La Scic a aussi enregistré « de plus en plus d'offres ». Stefan Singer évoque ainsi deux châteaux à vendre autour de Toulouse, un autre dans le Gers.

A Montpellie­r et ses environs, des projets sont en cours : en coeur de ville, la résidence Clêmencité, source de nombreux recours, devrait voir son chantier démarrer en fin d'année, tout comme le projet Ecoé à Clapiers. Le projet Lepic & Coll & Calm à Montpellie­r et un autre projet à Mauguio (34) devraient bientôt déposer leur permis de construire.
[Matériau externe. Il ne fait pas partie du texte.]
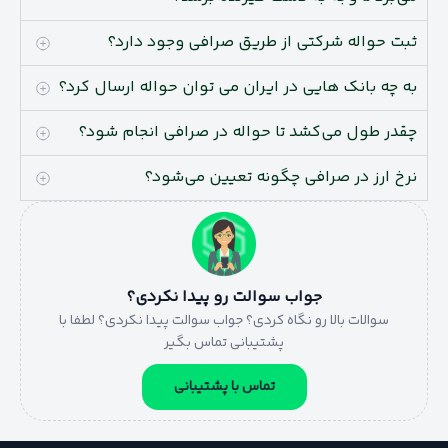
ثبت حواله شرکتی از طریق صرافی وجود دارد؟
به چه بانک هایی در ایران می توان حواله ارسال کرد؟
چقدر طول می‌کشد تا حواله در صرافی انجام شود؟
نرخ ارز در صرافی چگونه تعیین می‌شود؟
جواب سوالت رو پیدا نکردی؟
سوالات بالا رو نگاه کردی؟ جواب سوالت پیدا نکردی؟ لطفا با
پشتیبانی تماس بگیر
تماس با پشتیبانی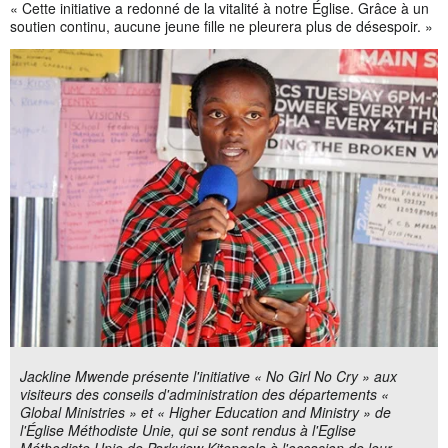
« Cette initiative a redonné de la vitalité à notre Église. Grâce à un
soutien continu, aucune jeune fille ne pleurera plus de désespoir. »
Jackline Mwende présente l'initiative « No Girl No Cry » aux
visiteurs des conseils d'administration des départements «
Global Ministries » et « Higher Education and Ministry » de
l'Église Méthodiste Unie, qui se sont rendus à l'Eglise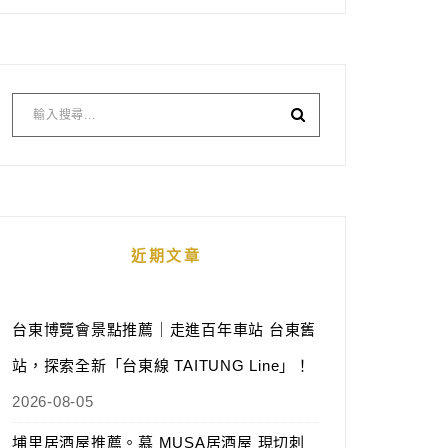
近期文章
台東博覽會景點推薦｜走進百年車站 台東舊
站，探索全新「台東線 TAITUNG Line」！
2026-08-05
埔里居酒屋推薦。慕 MUSA居酒屋 現切刺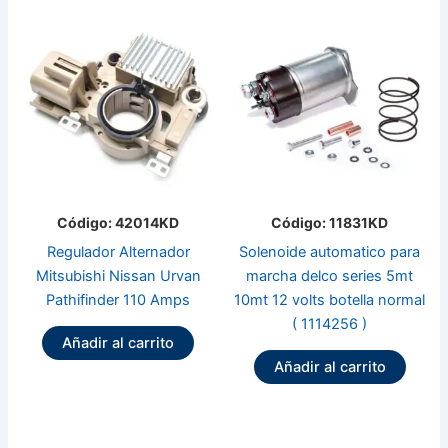
Código: 42014KD
Código: 11831KD
Regulador Alternador
Solenoide automatico para
Mitsubishi Nissan Urvan
marcha delco series 5mt
Pathifinder 110 Amps
10mt 12 volts botella normal
( 1114256 )
Añadir al carrito
Añadir al carrito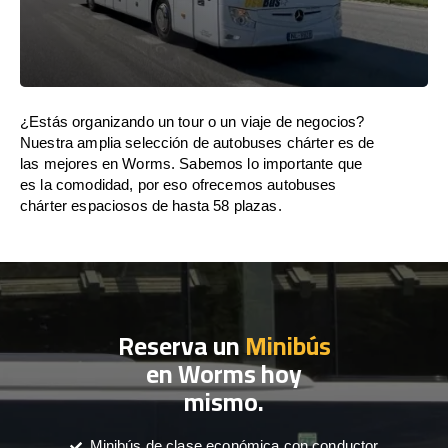
¿Estás organizando un tour o un viaje de negocios?
Nuestra amplia selección de autobuses chárter es de
las mejores en Worms. Sabemos lo importante que
es la comodidad, por eso ofrecemos autobuses
chárter espaciosos de hasta 58 plazas.
Reserva un
Minibús
en Worms hoy
mismo.
Minibús de clase económica con conductor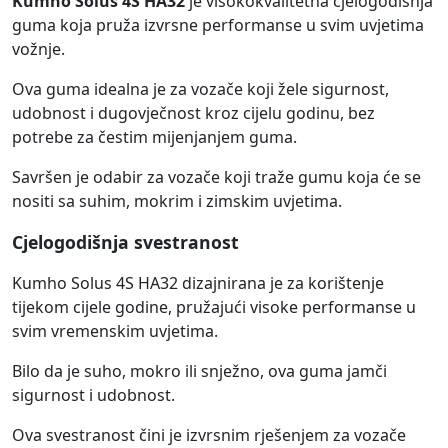
Kumho Solus 4S HA32
je visokokvalitetna cjelogodišnja
guma koja pruža izvrsne performanse u svim uvjetima
vožnje.
Ova guma idealna je za vozače koji žele sigurnost,
udobnost i dugovječnost kroz cijelu godinu, bez
potrebe za čestim mijenjanjem guma.
Savršen je odabir za vozače koji traže gumu koja će se
nositi sa suhim, mokrim i zimskim uvjetima.
Cjelogodišnja svestranost
Kumho Solus 4S HA32 dizajnirana je za korištenje
tijekom cijele godine, pružajući visoke performanse u
svim vremenskim uvjetima.
Bilo da je suho, mokro ili snježno, ova guma jamči
sigurnost i udobnost.
Ova svestranost čini je izvrsnim rješenjem za vozače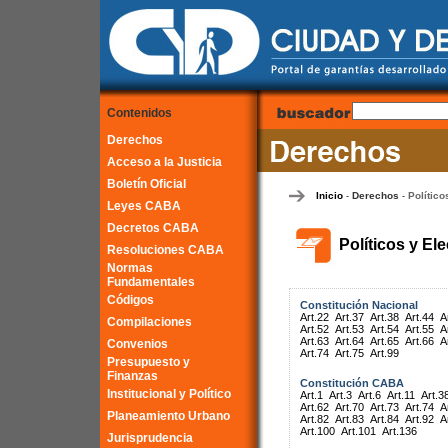
Contenidos
Derechos
Acceso a la Justicia
Boletín Oficial
Inicio
Derechos
Político
-
-
Leyes CABA
Decretos CABA
Políticos y El
Resoluciones CABA
Normas
Fundamentales
Códigos
Constitución Nacional
Art.22
Art.37
Art.38
Art.44
A
Compilaciones
Art.52
Art.53
Art.54
Art.55
A
Art.63
Art.64
Art.65
Art.66
A
Convenios
Art.74
Art.75
Art.99
Presupuesto y
Finanzas
Constitución CABA
Institucional y Político
Art.1
Art.3
Art.6
Art.11
Art.3
Art.62
Art.70
Art.73
Art.74
A
Planeamiento Urbano
Art.82
Art.83
Art.84
Art.92
A
Art.100
Art.101
Art.136
Jurisprudencia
Mais pour Stefan Singer, le compte n'y est pas.

« Il y a peu d'initiative­s publiques pour une métropole comme Montpellie­r, qui a juste réagi sur sollicitat­ion des groupes, regrette-t-il. Le Covid a mis en évidence tous les avantages de ces réalités différente­s, dans les résidences mais aussi pour le quartier où elles sont car le projet agit dans tout l'entourage. C'est difficile de nier l'apport qu'un tel projet peut faire à une ville ou un quartier. Cela relève du plaidoyer mais si le vivre-ensemble n'est pas reconnu comme bien commun ce sera un constat d'échec ! Et ce n'est pas une question de couleur politique ! On le voit dans des villes comme Bordeaux, Rennes, Nantes ou Strasbourg... »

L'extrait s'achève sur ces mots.